Ask News.YC: Is hand-coded html an outdated and silly way to operate a site? - bmaier

It seems like everyone these days is using some sort of CMS.  Is there any reason to code the pages by hand anymore for a frequently updated site?  One of the few upsides I can see is the speedier load time of non-cms sites because of the lack of need for a database interaction but other than that I can't think of much else.  <p>Anyone out there not using some sort of CMS for a site of reasonable complexity?
======
tlrobinson
For really simple sites that don't need a full blown database backed CMS I
just use simple PHP includes like the following:

    
    
        <?php
            $title = "Whatever";
            include("header.php");
            include("content.txt"); // or just include the content inline
            include("footer.php");
        ?>
    

Then header.php is just:

    
    
        <html>
        <head>
            <title>My Site - <?php echo $title; ?></title>
            <!-- other header stuff like css, scripts, etc -->
        </head>
        <body>
            <div id="content">
    

and footer.php is just:

    
    
            </div>
            <!-- other footer stuff like Google Analytics, etc -->
         </body>
         </html>
    

If you want to get a little fancier you can set up a URL rewriting (like
Apache's mod_rewrite) to internally change yoursite.com/section/subsection to
yoursite.com/content.php?a=section&b=subection or something, then you can
eliminate all the duplicate templates and just have your content files ( _make
sure you validate the section and subsection names_ ). Or you could plug in a
really simple database.

I'm no PHP expert, so if anyone has better ways of doing this kind of thing
I'd love to hear it.

(actually, I have a question: with this layout it's hard to pass data from
included files back up to the templates, like $title above needs to be defined
before the header include... is there some trick I'm missing?)

------
boucher
"Is there any reason to code the pages by hand anymore for a frequently
updated site?"

There hasn't been a reason to hand code anything that is at all dynamic or
frequently updated for a decade. There's a reason PHP is so popular after all.

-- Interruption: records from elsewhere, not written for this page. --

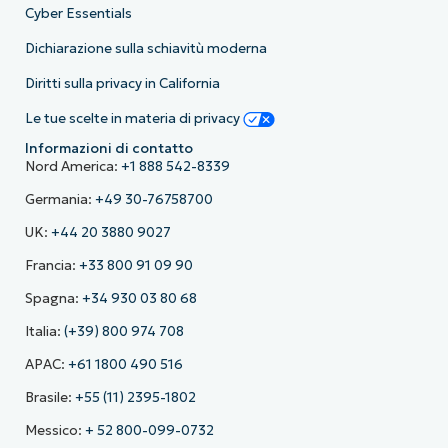
Cyber Essentials
Dichiarazione sulla schiavitù moderna
Diritti sulla privacy in California
Le tue scelte in materia di privacy
Informazioni di contatto
Nord America:
+1 888 542-8339
Germania:
+49 30-76758700
UK:
+44 20 3880 9027
Francia:
+33 800 91 09 90
Spagna:
+34 930 03 80 68
Italia:
(+39) 800 974 708
APAC:
+61 1800 490 516
Brasile:
+55 (11) 2395-1802
Messico:
+ 52 800-099-0732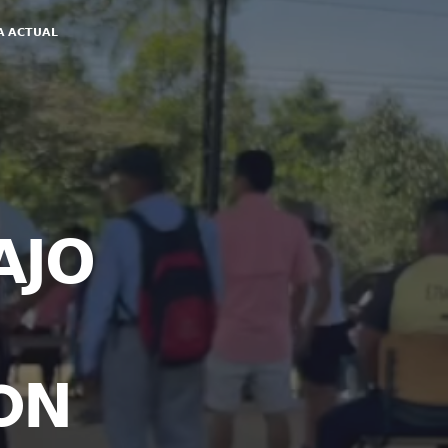
𝗔 𝗔𝗖𝗧𝗨𝗔𝗟
𝗝𝗢
O𝗡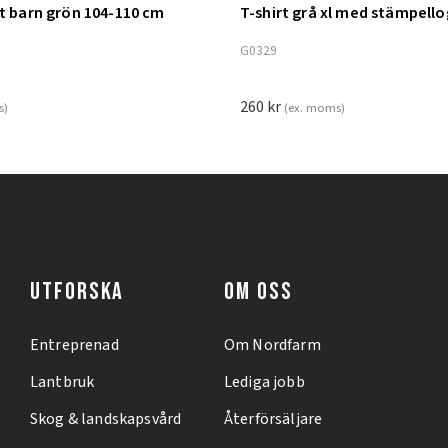
nt barn grön 104-110 cm
T-shirt grå xl med stämpell
ill i varukorg
Lägg till i varukorg
G0329
260
kr
s)
(ex. moms)
UTFORSKA
OM OSS
Entreprenad
Om Nordfarm
Lantbruk
Lediga jobb
Skog & landskapsvård
Återförsäljare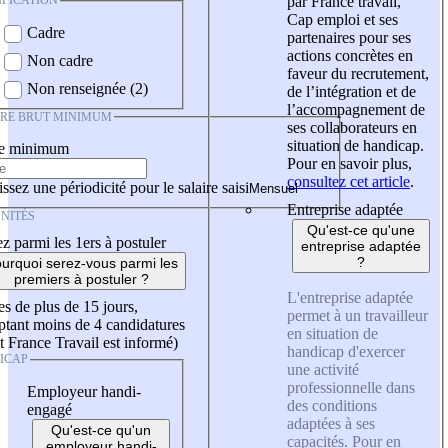
IFICATION
par France travail,
Cap emploi et ses
Cadre
partenaires pour ses
actions concrètes en
Non cadre
faveur du recrutement,
Non renseignée (2)
de l’intégration et de
l’accompagnement de
IRE BRUT MINIMUM
ses collaborateurs en
situation de handicap.
re minimum
Pour en savoir plus,
consultez cet article
.
ssez une périodicité pour le salaire saisi
Entreprise adaptée
NITÉS
Qu'est-ce qu'une
z parmi les 1ers à postuler
entreprise adaptée
?
urquoi serez-vous parmi les
premiers à postuler ?
L'entreprise adaptée
es de plus de 15 jours,
permet à un travailleur
tant moins de 4 candidatures
en situation de
t France Travail est informé)
handicap d'exercer
ICAP
une activité
professionnelle dans
Employeur handi-
des conditions
engagé
adaptées à ses
Qu'est-ce qu'un
capacités. Pour en
employeur handi-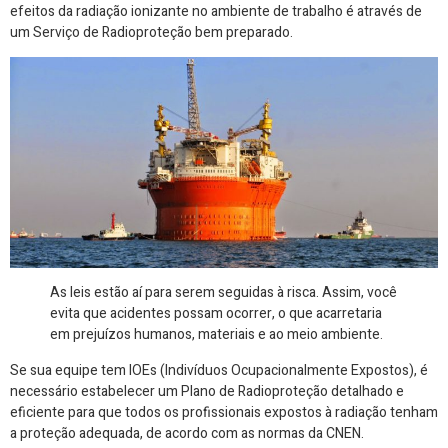
efeitos da radiação ionizante no ambiente de trabalho é através de
um Serviço de Radioproteção bem preparado.
As leis estão aí para serem seguidas à risca. Assim, você
evita que acidentes possam ocorrer, o que acarretaria
em prejuízos humanos, materiais e ao meio ambiente.
Se sua equipe tem IOEs (Indivíduos Ocupacionalmente Expostos), é
necessário estabelecer um Plano de Radioproteção detalhado e
eficiente para que todos os profissionais expostos à radiação tenham
a proteção adequada, de acordo com as normas da CNEN.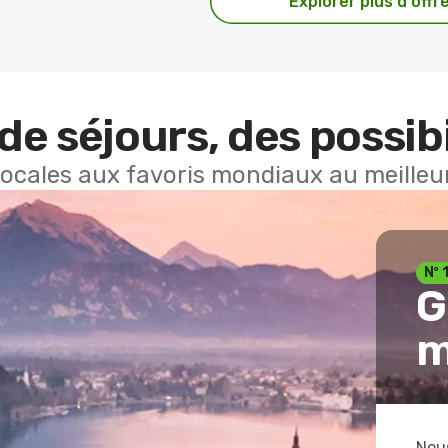
Explorer plus d'offr
de séjours, des possibi
locales aux favoris mondiaux au meilleur
Nº 
G
m
Nous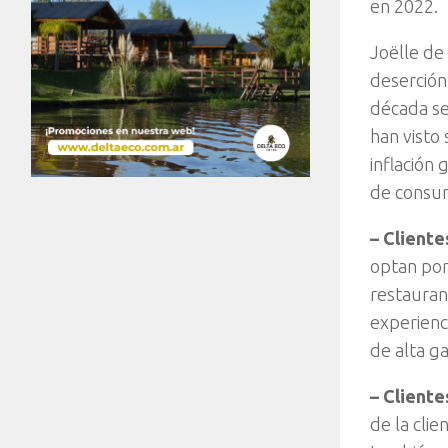
en 2022.
Joëlle de
deserción
década se
han visto
inflación
de consu
– Cliente
optan por
restaura
experienc
de alta g
– Cliente
de la cli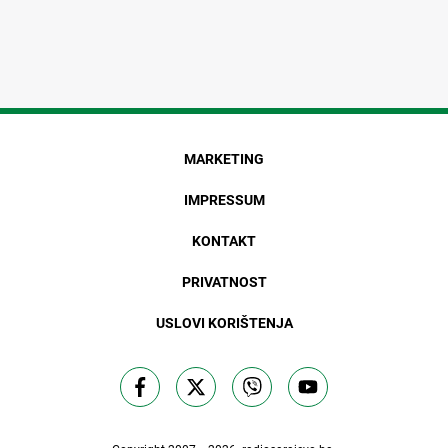
MARKETING
IMPRESSUM
KONTAKT
PRIVATNOST
USLOVI KORIŠTENJA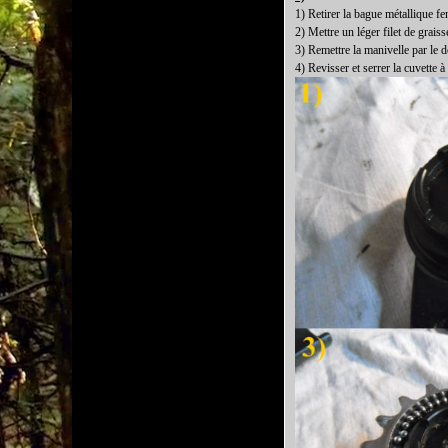
1) Retirer la bague métallique fen
2) Mettre un léger filet de grais
3) Remettre la manivelle par le d
4) Revisser et serrer la cuvette à 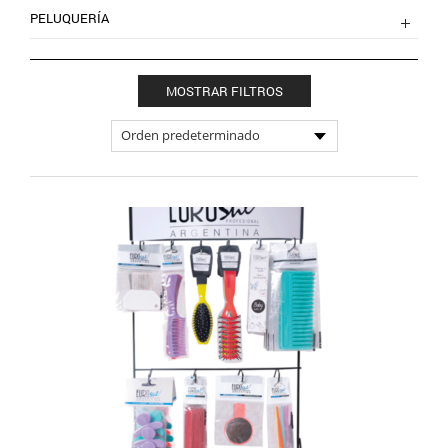
PELUQUERÍA
MOSTRAR FILTROS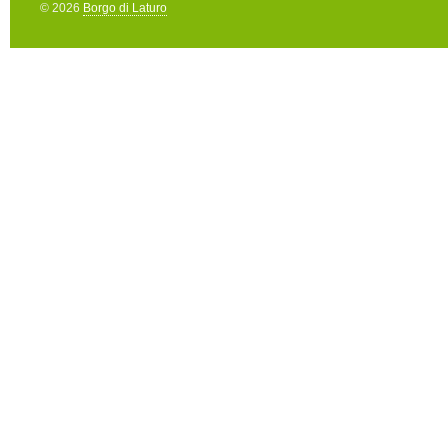
© 2026
Borgo di Laturo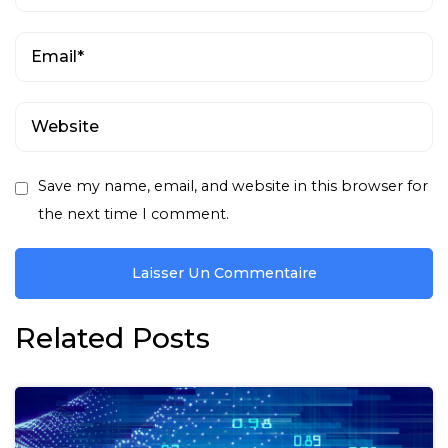
Save my name, email, and website in this browser for
the next time I comment.
Related Posts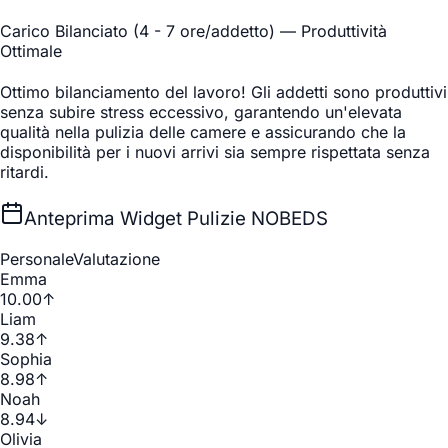
Carico Bilanciato (4 - 7 ore/addetto) — Produttività
Ottimale
Ottimo bilanciamento del lavoro! Gli addetti sono produttivi
senza subire stress eccessivo, garantendo un'elevata
qualità nella pulizia delle camere e assicurando che la
disponibilità per i nuovi arrivi sia sempre rispettata senza
ritardi.
Anteprima Widget Pulizie NOBEDS
Personale
Valutazione
Emma
10.00
↑
Liam
9.38
↑
Sophia
8.98
↑
Noah
8.94
↓
Olivia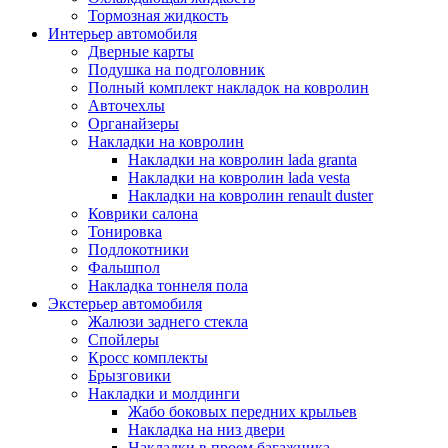
Тормозная жидкость
Интерьер автомобиля
Дверные карты
Подушка на подголовник
Полный комплект накладок на ковролин
Авточехлы
Органайзеры
Накладки на ковролин
Накладки на ковролин lada granta
Накладки на ковролин lada vesta
Накладки на ковролин renault duster
Коврики салона
Тонировка
Подлокотники
Фальшпол
Накладка тоннеля пола
Экстерьер автомобиля
Жалюзи заднего стекла
Спойлеры
Кросс комплекты
Брызговики
Накладки и молдинги
Жабо боковых передних крыльев
Накладка на низ двери
Накладки в проем багажника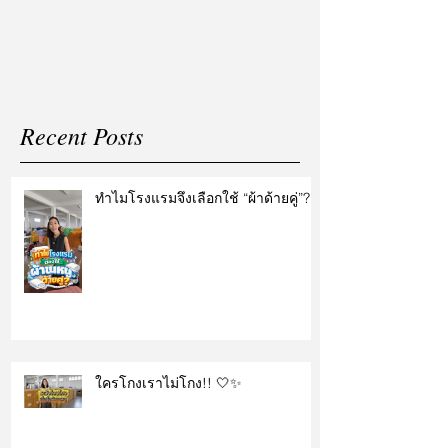
แต่งงาน
Recent Posts
ทำไมโรงแรมจึงเลือกใช้ “ผ้าด้ายคู่”?
ใครโกงเราไม่โกง!! 🤍✨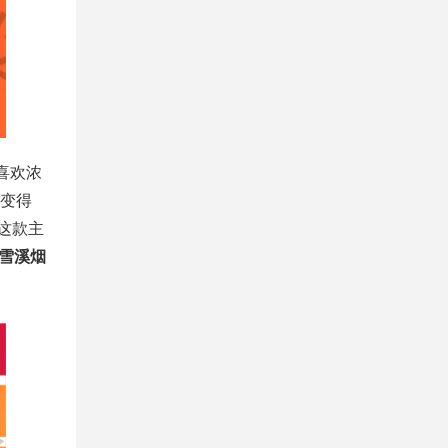
喜欢浓
变得
这款主
雪溪烟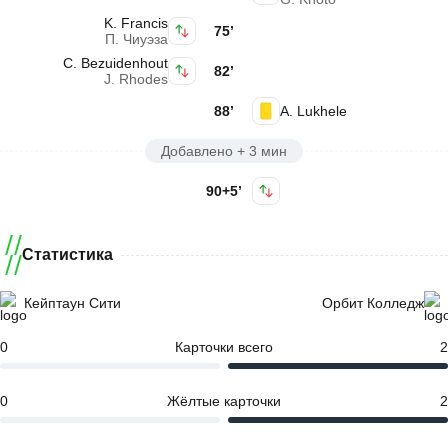
K. Francis
75’
П. Чиуэза
C. Bezuidenhout
82’
J. Rhodes
88’
A. Lukhele
Добавлено + 3 мин
90+5’
Статистика
Кейптаун Сити
Орбит Колледж
0
Карточки всего
2
0
Жёлтые карточки
2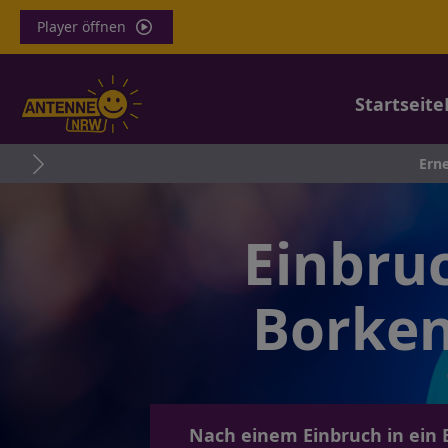
Player öffnen
Startseite
Erneut Schwerfal
Einbruc
Borken
Nach einem Einbruch in ein 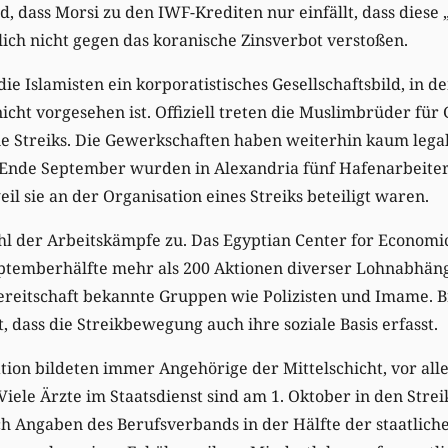
d, dass Morsi zu den IWF-Krediten nur einfällt, dass diese
blich nicht gegen das koranische Zinsverbot verstoßen.
ie Islamisten ein korporatistisches Gesellschaftsbild, in
icht vorgesehen ist. Offiziell treten die Muslimbrüder fü
sie Streiks. Die Gewerkschaften haben weiterhin kaum lega
 Ende September wurden in Alexandria fünf Hafenarbeiter
eil sie an der Organisation eines Streiks beteiligt waren.
l der Arbeitskämpfe zu. Das Egyptian Center for Economic
eptemberhälfte mehr als 200 Aktionen diverser Lohnabhäng
bereitschaft bekannte Gruppen wie Polizisten und Imame. Br
, dass die Streikbewegung auch ihre soziale Basis erfasst.
ion bildeten immer Angehörige der Mittelschicht, vor all
iele Ärzte im Staatsdienst sind am 1. Oktober in den Strei
h Angaben des Berufsverbands in der Hälfte der staatlic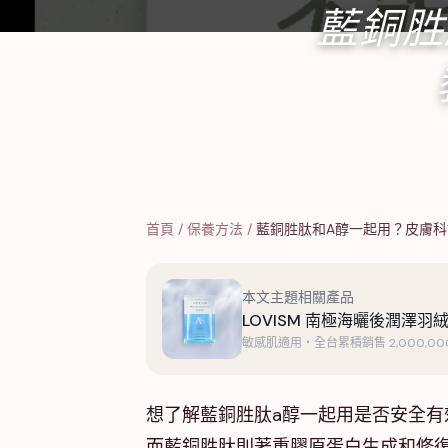
藍銅胜
首頁
/
保養方法
/
藍銅胜肽和A醇一起用？皮膚
本文主題相關產品
LOVISM 南極海曬後潤澤羽絨
敏感肌適用・全台累積銷售 2,000,000
想了解藍銅胜肽a醇一起用是否安全有
而藍銅胜肽則著重膠原蛋白生成和修復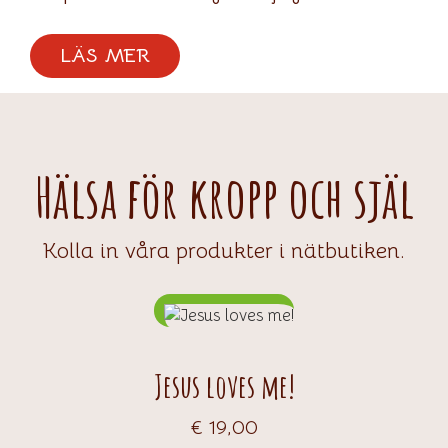
LÄS MER
Hälsa för kropp och själ
Kolla in våra produkter i nätbutiken.
Jesus loves me!
€
19,00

That being said, any HTML/CSS that has to do with layout is still best done by
hand.

On the spectrum of tools available, what most people are looking for is a
hand-coded layout/template with something like wordpress/moveable type
generating the content.

------
thomasswift
I used to do a simple rails site for anything I put on the web. I switch to
html based site for things that I wasn't updating much. The reason was to save
on memory usage on my vps.

For a site of any complexity, I would use a cms, home-brewed or open-sourced
though.

Removing the database layer is always a nice option, but if you plan to have
any sort of interactivity, straight html might be a pain.